何か、こいつは隠している。何を? 何をこいつは──

 

『頼めるの、お前ぐらいでさ』

 

『おまえ…………』

 

 その、違和感を。見つけるより早く。

 

『…………はぁ。まったく』

 

 来栖の言葉に絆されてしまった。

 

 頼ることを覚えたこいつを、嬉しく思えて仕方がなかった。

 頼ることを頼ることを避けてきた、あの来栖が。俺を頼ってくれているというその事実に絆されてしまう。
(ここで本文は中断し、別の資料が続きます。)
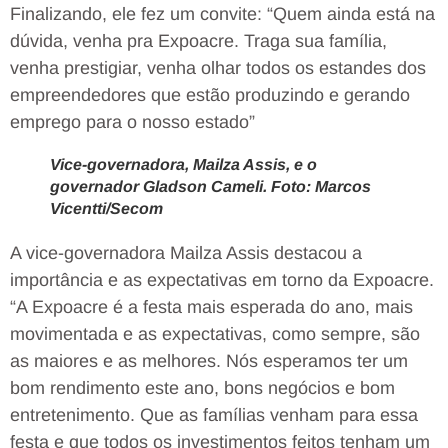
Finalizando, ele fez um convite: “Quem ainda está na
dúvida, venha pra Expoacre. Traga sua família,
venha prestigiar, venha olhar todos os estandes dos
empreendedores que estão produzindo e gerando
emprego para o nosso estado”
Vice-governadora, Mailza Assis, e o
governador Gladson Cameli. Foto: Marcos
Vicentti/Secom
A vice-governadora Mailza Assis destacou a
importância e as expectativas em torno da Expoacre.
“A Expoacre é a festa mais esperada do ano, mais
movimentada e as expectativas, como sempre, são
as maiores e as melhores. Nós esperamos ter um
bom rendimento este ano, bons negócios e bom
entretenimento. Que as famílias venham para essa
festa e que todos os investimentos feitos tenham um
 だから結局、感じていた違和感は気のせいだったのだと、勝手に結論づけてしまう。

 

『わかった。気に掛けておく』

 

『っっ! さんきゅ、ありがとう!!』

 

 おれの一言に、来栖が破笑する。それは満面の、と言えるほどで。先ほどのような不気味なものとは天地の差があるとすら思えた。

 

『いつ海外に?』

 

『3日後』

 

『急だな』

 

『ほんとな、全く』

 

『太刀川たちにはいったのか?』

 

『まだ。時間見つけて言っとくよ』

 

『どれほど向こうに?』

 

『んー、1ヶ月って聞いてる』

 

 そんな問答を互い違いに繰り返していく。

 

『そうか。1ヶ月もあれば、十分だな』

 

『何が?』

 

 おれの言葉に来栖が首を傾げる。

 

『わからないか? おまえを総合2位に引きずりおろすのにだ』

 

『…………』

 

 これでもかと挑発的に。目の前の総合一位(来栖)に向けて、宣言する。

 

『ハッ』

 

 おれからの宣戦布告を受け取った来栖は、獰猛な笑みを浮かべておれを睨みつけた。

 

『言ってろ、総合10位。俺と8000Ptぐらい開いてる癖に』

 

『二週間もあればそれぐらい詰めてみせるさ』

 

『ふふっ、そうかよ』

 

 傲岸不遜に。おれに劣らず挑発的に笑っては、来栖の表情は穏やかな笑みに転じていく。

 

『強くなっといてよ蒼也。()()()()()()()()()()()。そんで、あいつらの事も。ボーダーのこともよろしく頼む』

 

『ああ、まかせとけ』

 

『…………よし! 俺の用事終わり! どうするこの後? 食堂でも行くか?』

 

 一つ心配事が解消されて、開放感からくる上機嫌だろう。来栖の面持ちは晴れやかだった。

 

 奢るぞ、来栖が明るく提案してくる。

 

『いや、それより対戦ブースに行こう』

 

『珍しい。お前から誘ってくるなんて。明日は雨か?』

 

『おまえが海外に行く前に、せいぜいポイントをむしり取ってやろうと思ったまでだ』

 

『は~、そんな挑発しちゃうんだ蒼也くん。いいよ、なら覚悟できてるよな』

 

 舐め腐った態度は、余裕からか。

 来栖はおれをあやすような言葉遣いで、おれを煽る。

 

『全力でつぶす。ストレートで負かされても文句言うなよ』

 

『望むところだ、来栖』

 

 ストレートでなんて負けるものか。

 むしろ、今日という今日こそ、こちらがストレート勝ちさせてもらう。 

 

『ふっ』

『にっ』

 

 コップの中にある牛乳を飲み干す。

 互いに顔を合わせて笑い合う。

 

『先にブースいっといてくれ。片付けたら直ぐに向かう」

 

『ああ』

 

 テーブルに残ったコップを来栖は手にとって、洗面台の方へ向かっていく。

 おれはというと、先に隊室を出てその場で待つつもりだった。

 

『よかった。これで彼奴らも──』

 

 何か、来栖が小さな声でつぶやいた気がする。

 ただそれを聞き取れるだけの聴力がおれには無かった。